La justice américaine ne forcera plus les médias à lui livrer leurs sources
Actualisé

États-UnisLa justice ne forcera plus les médias à lui livrer leurs sources

Le ministre de la Justice a interdit lundi à ses équipes d’employer le processus légal pour obtenir des journalistes les noms de leurs informateurs.

La chaîne d’information américaine CNN avait révélé que l’administration Trump avait, en cachette, cherché et obtenu les enregistrements téléphoniques et courriers électroniques de l’un de ses correspondants.

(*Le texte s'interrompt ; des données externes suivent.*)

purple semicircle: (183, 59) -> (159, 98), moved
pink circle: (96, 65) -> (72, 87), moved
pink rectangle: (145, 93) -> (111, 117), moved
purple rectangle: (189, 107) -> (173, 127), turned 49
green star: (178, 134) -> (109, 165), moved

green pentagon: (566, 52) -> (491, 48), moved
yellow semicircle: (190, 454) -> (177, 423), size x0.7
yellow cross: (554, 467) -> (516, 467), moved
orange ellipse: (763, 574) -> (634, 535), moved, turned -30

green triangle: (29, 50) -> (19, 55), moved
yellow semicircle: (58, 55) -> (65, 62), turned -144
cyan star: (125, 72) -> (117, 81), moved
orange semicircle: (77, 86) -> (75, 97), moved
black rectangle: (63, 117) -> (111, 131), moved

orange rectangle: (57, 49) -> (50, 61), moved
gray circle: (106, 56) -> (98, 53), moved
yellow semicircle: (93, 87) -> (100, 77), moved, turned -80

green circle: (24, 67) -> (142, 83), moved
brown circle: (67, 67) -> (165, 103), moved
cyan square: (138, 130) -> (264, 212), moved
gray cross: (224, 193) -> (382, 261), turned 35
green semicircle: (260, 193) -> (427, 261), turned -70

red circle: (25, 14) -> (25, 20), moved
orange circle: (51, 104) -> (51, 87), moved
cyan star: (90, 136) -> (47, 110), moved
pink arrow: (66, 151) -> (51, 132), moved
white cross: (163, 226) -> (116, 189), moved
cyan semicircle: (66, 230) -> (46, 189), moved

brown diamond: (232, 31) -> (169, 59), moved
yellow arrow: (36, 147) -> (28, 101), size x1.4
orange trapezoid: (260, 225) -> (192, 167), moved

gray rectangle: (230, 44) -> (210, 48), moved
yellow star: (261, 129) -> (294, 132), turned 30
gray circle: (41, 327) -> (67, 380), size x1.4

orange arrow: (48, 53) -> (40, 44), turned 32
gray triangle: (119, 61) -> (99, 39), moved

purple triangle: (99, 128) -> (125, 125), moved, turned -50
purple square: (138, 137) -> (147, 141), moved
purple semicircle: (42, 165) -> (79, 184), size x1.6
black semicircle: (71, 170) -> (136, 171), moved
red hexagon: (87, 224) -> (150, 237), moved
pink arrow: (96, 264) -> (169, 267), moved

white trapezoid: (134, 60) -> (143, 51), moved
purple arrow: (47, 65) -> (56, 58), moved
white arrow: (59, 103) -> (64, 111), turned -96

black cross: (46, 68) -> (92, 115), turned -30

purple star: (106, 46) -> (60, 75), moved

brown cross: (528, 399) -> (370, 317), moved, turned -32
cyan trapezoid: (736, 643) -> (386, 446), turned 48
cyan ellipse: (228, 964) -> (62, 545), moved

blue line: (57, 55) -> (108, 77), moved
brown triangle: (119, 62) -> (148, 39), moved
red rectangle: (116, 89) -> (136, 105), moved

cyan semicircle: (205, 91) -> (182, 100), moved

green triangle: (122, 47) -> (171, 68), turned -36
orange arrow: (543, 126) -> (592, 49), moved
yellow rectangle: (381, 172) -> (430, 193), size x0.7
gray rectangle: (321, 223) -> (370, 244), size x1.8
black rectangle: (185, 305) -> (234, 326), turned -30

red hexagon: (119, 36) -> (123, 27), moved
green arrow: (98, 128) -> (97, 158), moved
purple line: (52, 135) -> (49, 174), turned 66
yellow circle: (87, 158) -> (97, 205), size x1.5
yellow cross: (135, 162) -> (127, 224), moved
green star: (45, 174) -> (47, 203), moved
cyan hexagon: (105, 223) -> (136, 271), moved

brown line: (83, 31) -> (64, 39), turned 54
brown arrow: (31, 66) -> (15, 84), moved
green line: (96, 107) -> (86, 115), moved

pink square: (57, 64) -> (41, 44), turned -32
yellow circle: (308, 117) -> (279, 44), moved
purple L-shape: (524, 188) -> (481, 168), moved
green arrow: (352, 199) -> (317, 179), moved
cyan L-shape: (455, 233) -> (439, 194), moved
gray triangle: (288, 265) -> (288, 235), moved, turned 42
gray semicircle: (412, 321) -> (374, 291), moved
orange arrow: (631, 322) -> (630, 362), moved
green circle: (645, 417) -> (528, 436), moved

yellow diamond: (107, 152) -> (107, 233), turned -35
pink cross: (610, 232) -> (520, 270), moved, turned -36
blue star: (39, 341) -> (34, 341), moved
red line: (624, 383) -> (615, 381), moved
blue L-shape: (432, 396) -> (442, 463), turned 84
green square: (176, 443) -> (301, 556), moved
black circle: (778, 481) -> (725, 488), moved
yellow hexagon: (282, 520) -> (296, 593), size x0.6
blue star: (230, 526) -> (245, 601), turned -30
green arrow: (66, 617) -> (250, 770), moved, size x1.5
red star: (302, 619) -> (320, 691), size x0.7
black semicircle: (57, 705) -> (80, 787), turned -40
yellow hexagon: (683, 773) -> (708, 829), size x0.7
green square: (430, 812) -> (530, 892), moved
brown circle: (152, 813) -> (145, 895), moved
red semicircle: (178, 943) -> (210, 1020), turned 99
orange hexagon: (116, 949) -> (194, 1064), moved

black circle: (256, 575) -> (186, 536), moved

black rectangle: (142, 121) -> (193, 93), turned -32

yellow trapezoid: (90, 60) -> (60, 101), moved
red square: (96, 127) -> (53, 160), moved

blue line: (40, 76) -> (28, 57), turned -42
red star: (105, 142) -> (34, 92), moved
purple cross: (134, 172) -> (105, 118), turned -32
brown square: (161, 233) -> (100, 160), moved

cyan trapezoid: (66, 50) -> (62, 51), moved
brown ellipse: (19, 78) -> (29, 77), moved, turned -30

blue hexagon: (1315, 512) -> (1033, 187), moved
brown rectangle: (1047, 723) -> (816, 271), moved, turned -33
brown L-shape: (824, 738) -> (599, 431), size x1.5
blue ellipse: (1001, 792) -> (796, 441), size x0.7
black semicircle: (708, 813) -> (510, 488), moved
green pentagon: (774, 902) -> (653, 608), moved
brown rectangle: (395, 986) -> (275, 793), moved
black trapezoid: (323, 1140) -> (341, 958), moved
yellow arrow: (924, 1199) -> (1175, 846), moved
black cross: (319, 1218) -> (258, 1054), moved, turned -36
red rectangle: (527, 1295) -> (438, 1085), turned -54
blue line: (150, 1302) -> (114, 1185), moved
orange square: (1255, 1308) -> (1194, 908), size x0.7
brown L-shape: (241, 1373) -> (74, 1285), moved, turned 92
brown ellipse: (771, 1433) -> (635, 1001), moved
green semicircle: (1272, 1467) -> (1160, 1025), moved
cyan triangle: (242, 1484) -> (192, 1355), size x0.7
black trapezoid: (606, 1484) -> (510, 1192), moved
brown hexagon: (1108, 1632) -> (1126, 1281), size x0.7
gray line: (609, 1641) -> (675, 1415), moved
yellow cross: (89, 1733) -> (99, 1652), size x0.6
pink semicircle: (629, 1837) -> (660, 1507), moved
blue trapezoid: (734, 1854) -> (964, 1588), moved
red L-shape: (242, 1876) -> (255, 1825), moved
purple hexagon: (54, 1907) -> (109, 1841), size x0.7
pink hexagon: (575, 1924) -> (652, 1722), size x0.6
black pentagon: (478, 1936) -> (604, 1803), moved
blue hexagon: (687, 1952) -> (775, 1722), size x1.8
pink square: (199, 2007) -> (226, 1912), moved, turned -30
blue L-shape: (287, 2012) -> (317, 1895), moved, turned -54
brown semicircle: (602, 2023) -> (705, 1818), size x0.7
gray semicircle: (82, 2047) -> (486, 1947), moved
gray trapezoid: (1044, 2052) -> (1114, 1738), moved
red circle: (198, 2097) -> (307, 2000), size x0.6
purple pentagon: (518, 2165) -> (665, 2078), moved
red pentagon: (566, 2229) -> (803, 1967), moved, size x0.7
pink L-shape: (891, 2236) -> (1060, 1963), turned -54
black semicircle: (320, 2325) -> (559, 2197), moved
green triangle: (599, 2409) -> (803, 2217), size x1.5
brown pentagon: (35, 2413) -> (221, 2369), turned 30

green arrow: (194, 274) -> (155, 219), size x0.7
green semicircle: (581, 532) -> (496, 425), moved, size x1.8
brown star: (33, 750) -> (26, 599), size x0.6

La chaîne d’information américaine CNN avait révélé que l’administration Trump avait, en cachette, cherché et obtenu les enregistrements téléphoniques et courriers électroniques de l’un de ses correspondants.

AFP

Le ministre américain de la Justice, Merrick Garland, a interdit lundi à ses équipes d’utiliser des mandats ou des convocations judiciaires pour forcer des journalistes à révéler leurs sources, après la révélation d’efforts de cette nature conduits par l’administration de Donald Trump.

«Le Ministère de la justice n’utilisera plus le processus légal obligatoire dans le but d’obtenir des données sur des membres des médias liées à leurs activités de collecte de l’information», écrit Merrick Garland dans une directive adressée aux procureurs fédéraux.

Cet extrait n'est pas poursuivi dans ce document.